Required action: Report each line from the data below that holds the word "Plus".

Material for the task:
****************************************

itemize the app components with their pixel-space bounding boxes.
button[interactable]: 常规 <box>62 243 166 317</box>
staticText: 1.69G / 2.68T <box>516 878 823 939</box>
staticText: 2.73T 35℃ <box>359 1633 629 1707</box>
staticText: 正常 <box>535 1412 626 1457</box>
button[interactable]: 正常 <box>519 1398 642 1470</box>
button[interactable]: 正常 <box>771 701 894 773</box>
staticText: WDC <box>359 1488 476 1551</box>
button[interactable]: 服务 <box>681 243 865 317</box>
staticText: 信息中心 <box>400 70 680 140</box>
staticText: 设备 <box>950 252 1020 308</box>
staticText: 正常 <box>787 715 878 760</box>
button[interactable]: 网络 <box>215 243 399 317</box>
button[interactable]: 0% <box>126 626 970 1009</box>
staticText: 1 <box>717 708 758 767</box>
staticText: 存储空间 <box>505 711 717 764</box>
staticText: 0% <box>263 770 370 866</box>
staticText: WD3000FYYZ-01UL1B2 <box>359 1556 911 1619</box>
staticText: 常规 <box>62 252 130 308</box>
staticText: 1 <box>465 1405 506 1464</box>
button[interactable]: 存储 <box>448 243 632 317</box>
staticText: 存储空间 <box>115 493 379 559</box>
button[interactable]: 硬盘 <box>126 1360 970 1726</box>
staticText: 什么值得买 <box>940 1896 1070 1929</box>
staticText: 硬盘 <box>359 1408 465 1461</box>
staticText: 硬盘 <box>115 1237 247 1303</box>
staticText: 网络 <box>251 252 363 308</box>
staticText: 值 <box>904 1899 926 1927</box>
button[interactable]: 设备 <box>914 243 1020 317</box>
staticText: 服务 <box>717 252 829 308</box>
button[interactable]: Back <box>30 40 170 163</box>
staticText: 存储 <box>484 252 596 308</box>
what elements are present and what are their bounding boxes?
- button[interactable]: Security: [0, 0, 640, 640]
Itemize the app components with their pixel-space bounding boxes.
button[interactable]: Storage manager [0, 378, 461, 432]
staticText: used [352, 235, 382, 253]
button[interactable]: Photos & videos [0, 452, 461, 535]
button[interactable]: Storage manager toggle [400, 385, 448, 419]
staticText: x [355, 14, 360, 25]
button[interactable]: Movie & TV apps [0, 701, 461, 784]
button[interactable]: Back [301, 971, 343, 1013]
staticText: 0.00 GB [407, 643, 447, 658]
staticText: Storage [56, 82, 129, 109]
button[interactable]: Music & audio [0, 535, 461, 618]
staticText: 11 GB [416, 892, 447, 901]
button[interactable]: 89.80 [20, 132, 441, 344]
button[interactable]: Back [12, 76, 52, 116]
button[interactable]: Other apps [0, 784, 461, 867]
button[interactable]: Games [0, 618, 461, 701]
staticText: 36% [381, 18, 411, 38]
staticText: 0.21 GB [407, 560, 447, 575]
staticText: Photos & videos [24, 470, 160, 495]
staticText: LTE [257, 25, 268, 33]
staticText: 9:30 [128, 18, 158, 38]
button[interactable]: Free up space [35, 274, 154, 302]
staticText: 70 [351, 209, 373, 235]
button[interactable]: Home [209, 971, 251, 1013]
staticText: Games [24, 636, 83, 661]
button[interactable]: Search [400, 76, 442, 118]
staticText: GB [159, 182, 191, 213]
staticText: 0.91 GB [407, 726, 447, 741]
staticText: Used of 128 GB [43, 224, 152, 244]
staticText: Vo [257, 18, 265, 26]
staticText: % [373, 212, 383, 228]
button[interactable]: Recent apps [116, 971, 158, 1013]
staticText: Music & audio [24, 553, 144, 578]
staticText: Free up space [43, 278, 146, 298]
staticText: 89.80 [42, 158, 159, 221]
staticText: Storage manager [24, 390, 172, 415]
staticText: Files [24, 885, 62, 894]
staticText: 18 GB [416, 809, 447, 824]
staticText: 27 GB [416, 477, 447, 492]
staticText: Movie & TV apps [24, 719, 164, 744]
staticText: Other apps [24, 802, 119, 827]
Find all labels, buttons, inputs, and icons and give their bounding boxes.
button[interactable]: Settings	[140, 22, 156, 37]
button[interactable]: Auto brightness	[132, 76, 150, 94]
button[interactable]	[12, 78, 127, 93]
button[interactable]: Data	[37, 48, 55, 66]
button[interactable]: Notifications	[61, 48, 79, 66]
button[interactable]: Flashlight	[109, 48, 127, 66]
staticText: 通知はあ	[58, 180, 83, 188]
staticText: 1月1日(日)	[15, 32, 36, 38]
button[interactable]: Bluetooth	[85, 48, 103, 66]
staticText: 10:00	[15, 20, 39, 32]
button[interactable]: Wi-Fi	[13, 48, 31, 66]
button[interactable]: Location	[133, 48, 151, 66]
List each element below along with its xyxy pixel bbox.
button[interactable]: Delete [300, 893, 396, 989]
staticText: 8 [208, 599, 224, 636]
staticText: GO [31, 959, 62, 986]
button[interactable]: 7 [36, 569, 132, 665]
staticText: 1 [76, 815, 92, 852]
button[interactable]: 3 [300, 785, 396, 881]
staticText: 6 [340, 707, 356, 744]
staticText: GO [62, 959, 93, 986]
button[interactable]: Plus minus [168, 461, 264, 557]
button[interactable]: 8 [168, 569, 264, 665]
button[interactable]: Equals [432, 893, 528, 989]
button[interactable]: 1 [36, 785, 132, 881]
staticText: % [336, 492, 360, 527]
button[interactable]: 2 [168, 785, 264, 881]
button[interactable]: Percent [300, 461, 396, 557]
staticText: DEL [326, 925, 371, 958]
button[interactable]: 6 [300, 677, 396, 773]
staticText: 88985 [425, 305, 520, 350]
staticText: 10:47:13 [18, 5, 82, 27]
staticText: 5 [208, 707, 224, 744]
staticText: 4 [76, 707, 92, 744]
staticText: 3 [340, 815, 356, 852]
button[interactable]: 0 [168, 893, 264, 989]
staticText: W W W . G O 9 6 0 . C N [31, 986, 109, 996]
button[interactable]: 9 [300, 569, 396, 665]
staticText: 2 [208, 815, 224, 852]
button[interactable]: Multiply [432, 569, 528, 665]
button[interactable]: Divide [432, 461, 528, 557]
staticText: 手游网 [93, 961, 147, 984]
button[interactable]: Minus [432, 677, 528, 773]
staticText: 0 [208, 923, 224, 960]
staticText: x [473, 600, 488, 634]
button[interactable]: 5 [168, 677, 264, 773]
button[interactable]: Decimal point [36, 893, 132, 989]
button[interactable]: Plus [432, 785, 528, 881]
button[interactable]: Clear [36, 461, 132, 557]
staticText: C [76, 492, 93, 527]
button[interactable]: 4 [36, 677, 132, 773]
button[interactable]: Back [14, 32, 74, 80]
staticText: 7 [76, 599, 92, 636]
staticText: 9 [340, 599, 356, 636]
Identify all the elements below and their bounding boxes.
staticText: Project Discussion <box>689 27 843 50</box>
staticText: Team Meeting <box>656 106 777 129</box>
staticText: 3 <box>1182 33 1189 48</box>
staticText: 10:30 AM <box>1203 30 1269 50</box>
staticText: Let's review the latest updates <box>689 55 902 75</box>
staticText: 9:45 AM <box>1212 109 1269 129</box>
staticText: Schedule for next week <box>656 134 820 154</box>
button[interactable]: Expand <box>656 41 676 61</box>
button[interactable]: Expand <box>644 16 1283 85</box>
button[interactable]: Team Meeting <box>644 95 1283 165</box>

****************************************

Result of the exercise:
button[interactable]: Plus minus [168, 461, 264, 557]
button[interactable]: Plus [432, 785, 528, 881]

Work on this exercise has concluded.